[Extracted page text data]

>>>

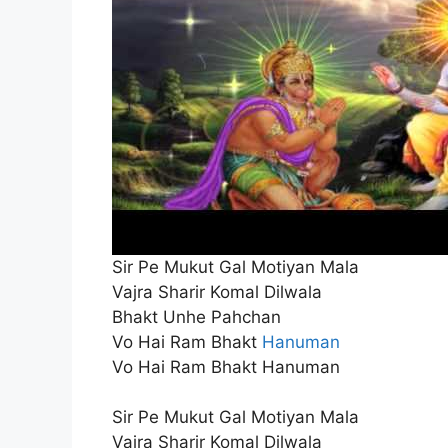
Sir Pe Mukut Gal Motiyan Mala
Vajra Sharir Komal Dilwala
Bhakt Unhe Pahchan
Vo Hai Ram Bhakt
Hanuman
Vo Hai Ram Bhakt Hanuman
Sir Pe Mukut Gal Motiyan Mala
Vajra Sharir Komal Dilwala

<<<

> What the exercise asks
All lines above containing the string "Bhakt": copy each one.

> Answer for this exercise
Bhakt Unhe Pahchan
Vo Hai Ram Bhakt
Vo Hai Ram Bhakt Hanuman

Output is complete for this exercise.